= Record extracts =
----
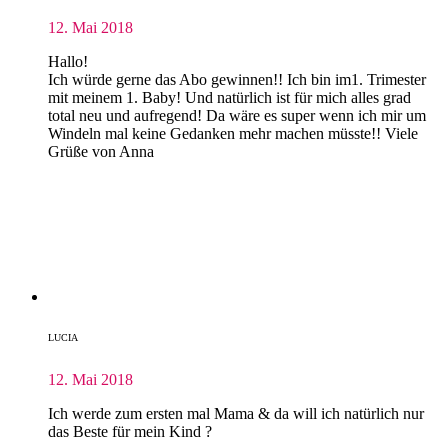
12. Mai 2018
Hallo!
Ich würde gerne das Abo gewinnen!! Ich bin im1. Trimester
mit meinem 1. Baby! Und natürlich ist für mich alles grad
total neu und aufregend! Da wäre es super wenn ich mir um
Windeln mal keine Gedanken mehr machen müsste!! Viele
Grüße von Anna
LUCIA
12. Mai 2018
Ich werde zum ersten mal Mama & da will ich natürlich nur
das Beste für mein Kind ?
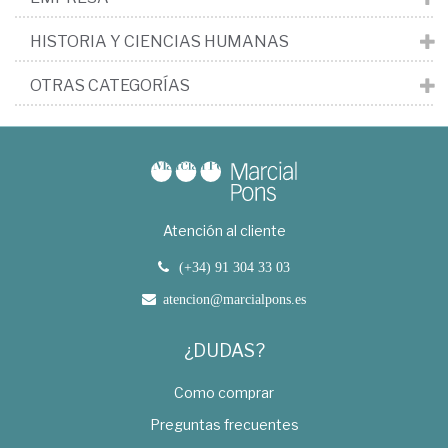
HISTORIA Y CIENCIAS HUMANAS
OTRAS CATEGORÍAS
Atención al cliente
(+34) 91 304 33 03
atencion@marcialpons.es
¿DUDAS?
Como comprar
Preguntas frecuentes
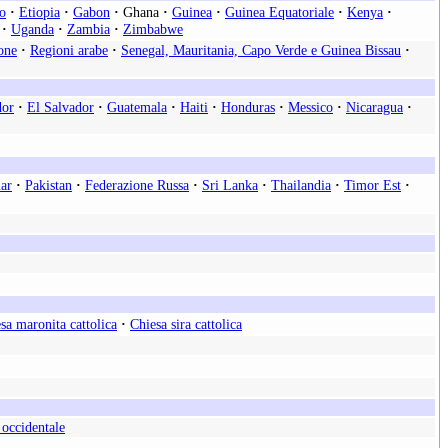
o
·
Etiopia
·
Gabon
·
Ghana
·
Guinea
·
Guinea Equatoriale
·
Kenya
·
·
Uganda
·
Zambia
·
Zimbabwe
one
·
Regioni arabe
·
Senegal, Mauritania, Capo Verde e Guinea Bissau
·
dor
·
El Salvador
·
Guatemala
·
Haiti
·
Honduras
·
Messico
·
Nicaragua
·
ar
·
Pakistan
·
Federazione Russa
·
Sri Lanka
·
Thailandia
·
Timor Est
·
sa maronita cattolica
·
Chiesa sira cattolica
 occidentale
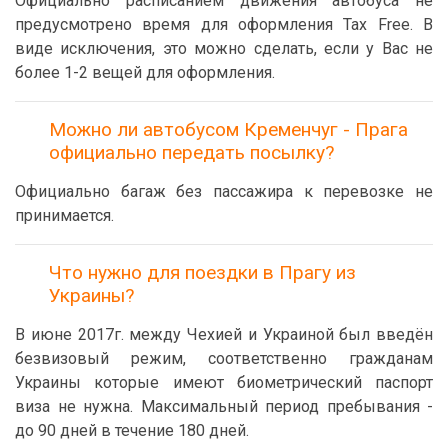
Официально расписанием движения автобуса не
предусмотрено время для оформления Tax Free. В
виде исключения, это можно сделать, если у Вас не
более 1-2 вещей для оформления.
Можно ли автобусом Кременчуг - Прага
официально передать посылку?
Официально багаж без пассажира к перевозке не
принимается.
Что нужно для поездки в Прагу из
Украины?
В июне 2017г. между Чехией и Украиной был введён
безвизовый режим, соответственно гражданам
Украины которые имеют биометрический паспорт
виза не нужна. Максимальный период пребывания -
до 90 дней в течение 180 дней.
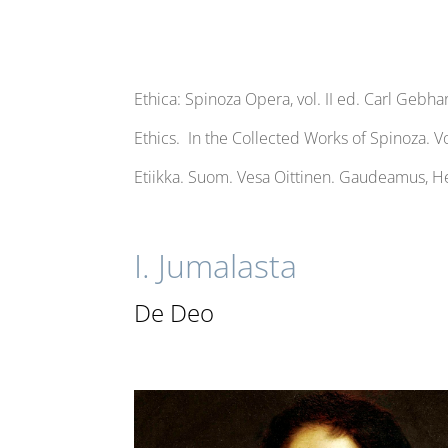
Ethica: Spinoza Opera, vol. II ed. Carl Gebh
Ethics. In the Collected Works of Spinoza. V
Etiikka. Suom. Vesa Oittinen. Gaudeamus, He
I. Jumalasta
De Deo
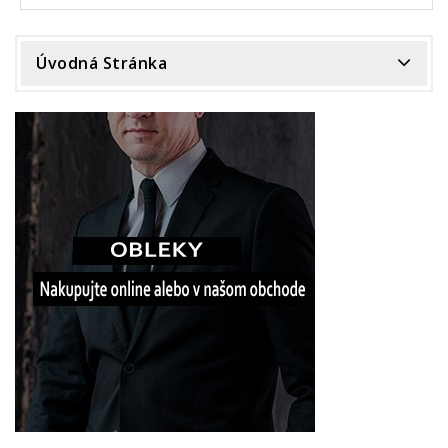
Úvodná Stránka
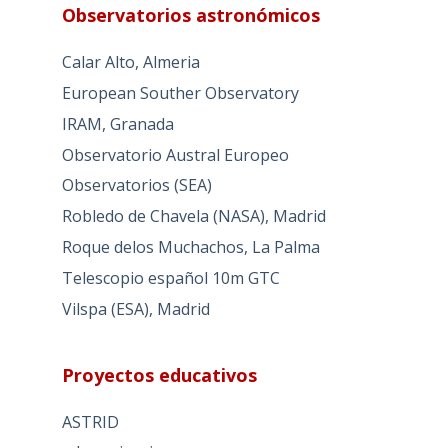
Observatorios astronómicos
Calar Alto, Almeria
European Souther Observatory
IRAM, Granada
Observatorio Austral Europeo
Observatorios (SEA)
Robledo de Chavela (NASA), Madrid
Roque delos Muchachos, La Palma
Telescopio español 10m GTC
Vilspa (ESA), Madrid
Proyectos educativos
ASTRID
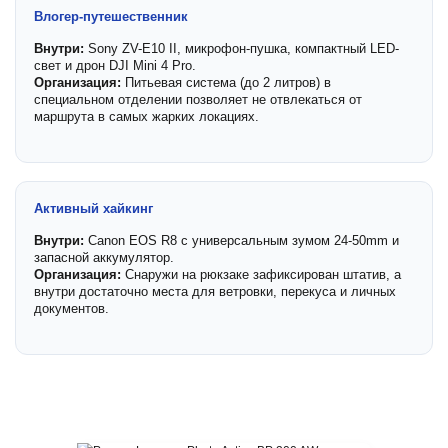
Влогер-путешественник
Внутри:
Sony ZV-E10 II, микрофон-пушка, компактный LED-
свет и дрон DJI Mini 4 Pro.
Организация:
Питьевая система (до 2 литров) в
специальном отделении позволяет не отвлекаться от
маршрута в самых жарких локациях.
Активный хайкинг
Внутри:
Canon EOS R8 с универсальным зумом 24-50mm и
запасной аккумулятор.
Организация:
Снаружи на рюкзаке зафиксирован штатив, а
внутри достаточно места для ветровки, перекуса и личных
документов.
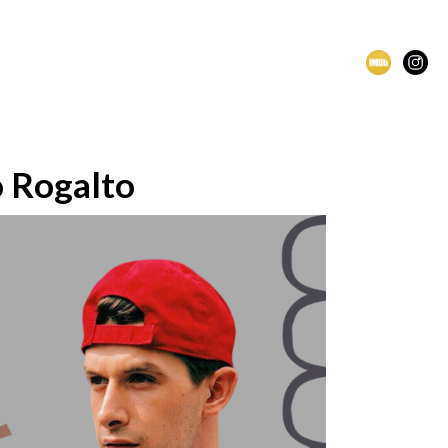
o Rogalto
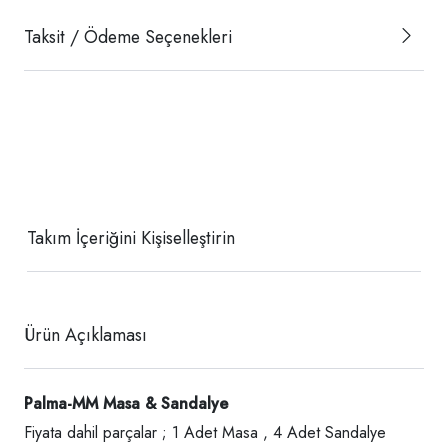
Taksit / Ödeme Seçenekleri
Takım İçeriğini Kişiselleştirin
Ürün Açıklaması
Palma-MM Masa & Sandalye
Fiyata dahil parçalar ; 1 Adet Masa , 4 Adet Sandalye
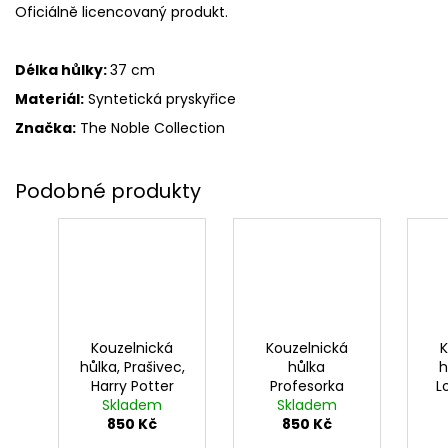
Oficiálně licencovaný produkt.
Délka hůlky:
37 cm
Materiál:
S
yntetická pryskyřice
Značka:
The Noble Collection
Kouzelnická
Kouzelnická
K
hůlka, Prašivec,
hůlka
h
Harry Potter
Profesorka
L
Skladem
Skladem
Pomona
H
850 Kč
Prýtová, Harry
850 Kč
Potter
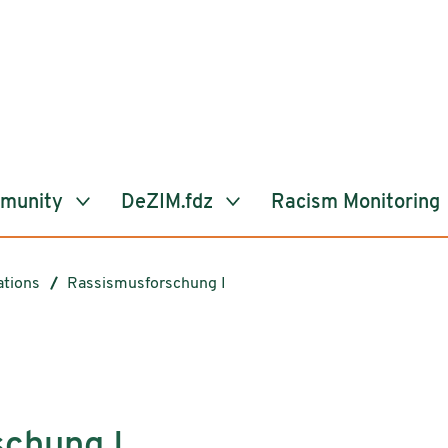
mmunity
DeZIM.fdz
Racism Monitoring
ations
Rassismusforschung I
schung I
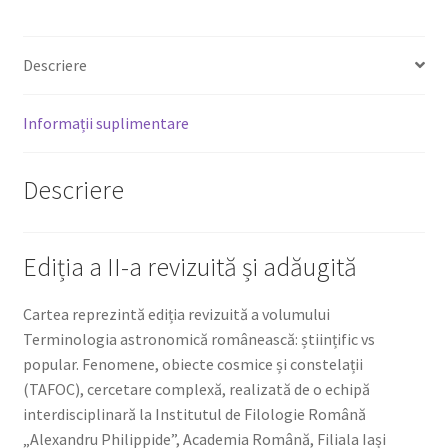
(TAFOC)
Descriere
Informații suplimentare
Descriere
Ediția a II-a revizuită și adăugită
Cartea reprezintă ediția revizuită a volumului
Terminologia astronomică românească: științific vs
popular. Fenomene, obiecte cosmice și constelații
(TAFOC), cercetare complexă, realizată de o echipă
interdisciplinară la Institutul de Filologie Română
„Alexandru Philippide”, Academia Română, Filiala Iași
----
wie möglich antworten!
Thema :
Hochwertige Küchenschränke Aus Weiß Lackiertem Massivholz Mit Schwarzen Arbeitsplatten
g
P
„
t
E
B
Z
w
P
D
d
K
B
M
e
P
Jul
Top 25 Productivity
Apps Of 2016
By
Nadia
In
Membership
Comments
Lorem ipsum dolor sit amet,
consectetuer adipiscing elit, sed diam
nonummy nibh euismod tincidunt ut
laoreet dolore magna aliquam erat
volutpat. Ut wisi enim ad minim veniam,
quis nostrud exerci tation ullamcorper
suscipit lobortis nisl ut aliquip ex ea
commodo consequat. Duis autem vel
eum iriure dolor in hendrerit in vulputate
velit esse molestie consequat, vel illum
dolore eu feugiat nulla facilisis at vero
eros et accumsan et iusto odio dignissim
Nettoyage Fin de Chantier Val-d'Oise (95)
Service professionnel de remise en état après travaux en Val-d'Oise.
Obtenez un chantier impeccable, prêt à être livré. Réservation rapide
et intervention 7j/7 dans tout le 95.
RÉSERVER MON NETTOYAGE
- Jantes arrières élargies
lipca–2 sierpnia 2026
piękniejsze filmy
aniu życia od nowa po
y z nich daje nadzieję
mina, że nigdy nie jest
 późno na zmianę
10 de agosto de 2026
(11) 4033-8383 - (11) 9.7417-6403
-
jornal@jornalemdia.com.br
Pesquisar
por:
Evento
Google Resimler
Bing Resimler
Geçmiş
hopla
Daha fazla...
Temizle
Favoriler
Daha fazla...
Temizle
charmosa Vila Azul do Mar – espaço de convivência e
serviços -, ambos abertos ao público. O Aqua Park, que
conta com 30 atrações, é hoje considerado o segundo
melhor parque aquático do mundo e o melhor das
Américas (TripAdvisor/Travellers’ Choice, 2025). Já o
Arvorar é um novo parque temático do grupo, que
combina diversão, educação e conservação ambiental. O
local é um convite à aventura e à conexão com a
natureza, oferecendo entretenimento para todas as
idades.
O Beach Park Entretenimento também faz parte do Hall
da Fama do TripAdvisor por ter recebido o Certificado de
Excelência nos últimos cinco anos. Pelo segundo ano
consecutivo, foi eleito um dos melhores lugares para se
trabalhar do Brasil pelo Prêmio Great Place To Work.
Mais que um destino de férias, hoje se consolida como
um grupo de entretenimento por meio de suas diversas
----
= How to complete this task =
When you reach the line with "interdisciplinară la Institutul" in the records above, start writing out lines exactly, and stop once the line with "Română, Filiala Iași" has been written; include nothing else.

= Answer to the problem =
interdisciplinară la Institutul de Filologie Română
„Alexandru Philippide”, Academia Română, Filiala Iași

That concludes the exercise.